[Saved entries]
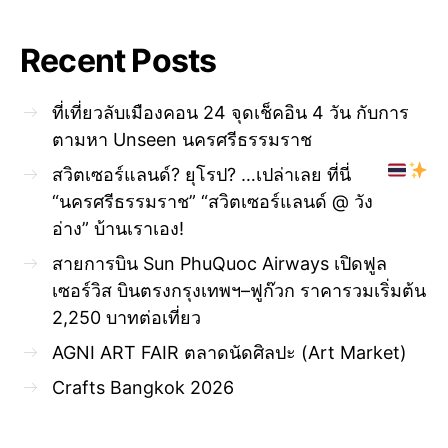
Recent Posts
ที่เที่ยวลับเมืองคอน 24 จุดเช็คอิน 4 วัน กับการ
ตามหา Unseen นครศรีธรรมราช
สวิตเซอร์แลนด์? ยุโรป? …เปล่าเลย ที่นี่
“นครศรีธรรมราช” “สวิตเซอร์แลนด์ @ วัง
อ่าง” บ้านเราเอง!
สายการบิน Sun PhuQuoc Airways เปิดฟูล
เซอร์วิส บินตรงกรุงเทพฯ–ฟูก๊วก ราคารวมเริ่มต้น
2,250 บาทต่อเที่ยว
AGNI ART FAIR ตลาดนัดศิลปะ (Art Market)
Crafts Bangkok 2026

**WHAT TO WORK ON**. When you write out the data, keep every line exact and drop the pictures.

**ANSWER TO THIS EXERCISE**.
Recent Posts
ที่เที่ยวลับเมืองคอน 24 จุดเช็คอิน 4 วัน กับการ
ตามหา Unseen นครศรีธรรมราช
สวิตเซอร์แลนด์? ยุโรป? …เปล่าเลย ที่นี่
“นครศรีธรรมราช” “สวิตเซอร์แลนด์ @ วัง
อ่าง” บ้านเราเอง!
สายการบิน Sun PhuQuoc Airways เปิดฟูล
เซอร์วิส บินตรงกรุงเทพฯ–ฟูก๊วก ราคารวมเริ่มต้น
2,250 บาทต่อเที่ยว
AGNI ART FAIR ตลาดนัดศิลปะ (Art Market)
Crafts Bangkok 2026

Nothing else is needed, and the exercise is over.